Кабинет истории, четыре часа пополудни. Школа пуста; за окнами зимняя тьма. Пустые парты; следы от подошв на полу; крошки мела. Мы выполняем положенную последовательность жестов, шарада из области «учитель – ученик». Дисциплина превыше всего. Мы ищем – или, по крайней мере, я ищу – общей почвы, возможности сказать: черт возьми, мы же разумные люди… и: да боже ж ты мой, неужели нам непременно нужно… Однако утыкаемся все в ту же самую стену, мы вынуждены быть такими, как предписывает роль, а значит, по разные стороны баррикады.
«Ну?»
Прайс пожимает плечами. «Вы же сами все объяснили на уроке.

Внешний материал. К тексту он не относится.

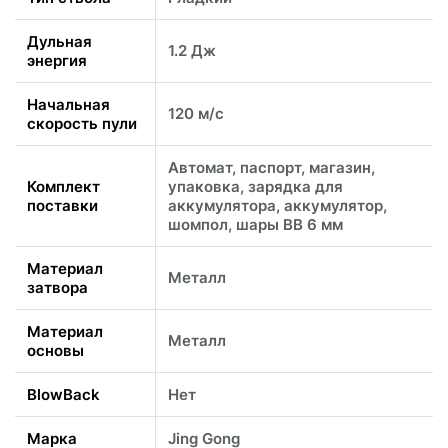
Дульная
1.2 Дж
энергия
Начальная
120 м/с
скорость пули
Автомат, паспорт, магазин,
Комплект
упаковка, зарядка для
поставки
аккумулятора, аккумулятор,
шомпол, шары ВВ 6 мм
Материал
Металл
затвора
Материал
Металл
основы
BlowBack
Нет
Марка
Jing Gong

Это ваш театр, ваше представление. Вы – главный. И объясняете тоже вы».
«Понятно. Ну что ж, позиция выражена четко – давай в таком случае начистоту. Если я главный, если я веду уроки, значит, я имею право на то, чтобы мои уроки не срывались».

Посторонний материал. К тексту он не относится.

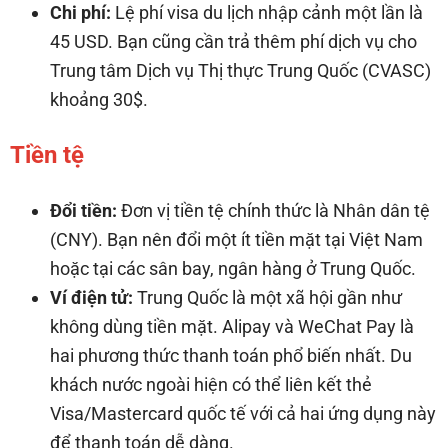
Chi phí:
Lệ phí visa du lịch nhập cảnh một lần là
45 USD. Bạn cũng cần trả thêm phí dịch vụ cho
Trung tâm Dịch vụ Thị thực Trung Quốc (CVASC)
khoảng 30$.
Tiền tệ
Đổi tiền:
Đơn vị tiền tệ chính thức là Nhân dân tệ
(CNY). Bạn nên đổi một ít tiền mặt tại Việt Nam
hoặc tại các sân bay, ngân hàng ở Trung Quốc.
Ví điện tử:
Trung Quốc là một xã hội gần như
không dùng tiền mặt. Alipay và WeChat Pay là
hai phương thức thanh toán phổ biến nhất. Du
khách nước ngoài hiện có thể liên kết thẻ
Visa/Mastercard quốc tế với cả hai ứng dụng này
để thanh toán dễ dàng.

Прайс ничего не говорит, но на его губах появляется тень смутной, неопределенного сорта улыбки.
«А если мой урок все-таки срывают, я имею право знать – почему я тебя, собственно, сюда и пригласил – почему?»
Все та же улыбка.
«Может быть, теперь ты попробуешь что-нибудь объяснить?»
Ему, однако, нужды нет вдаваться в объяснения. И вообще что-либо делать, кроме как стоять передо мной с неуловимо-иронической миной на лице. Потому что ситуация сама за себя говорит, живая картина: угнетатель и угнетенный. (Обрати внимание, Прайс, между делом: как многое в истории зависит от распределения ролей и сколько всего и всякого случилось только оттого, что никто не взял на себя смелости сказать, чего же он в действительности…)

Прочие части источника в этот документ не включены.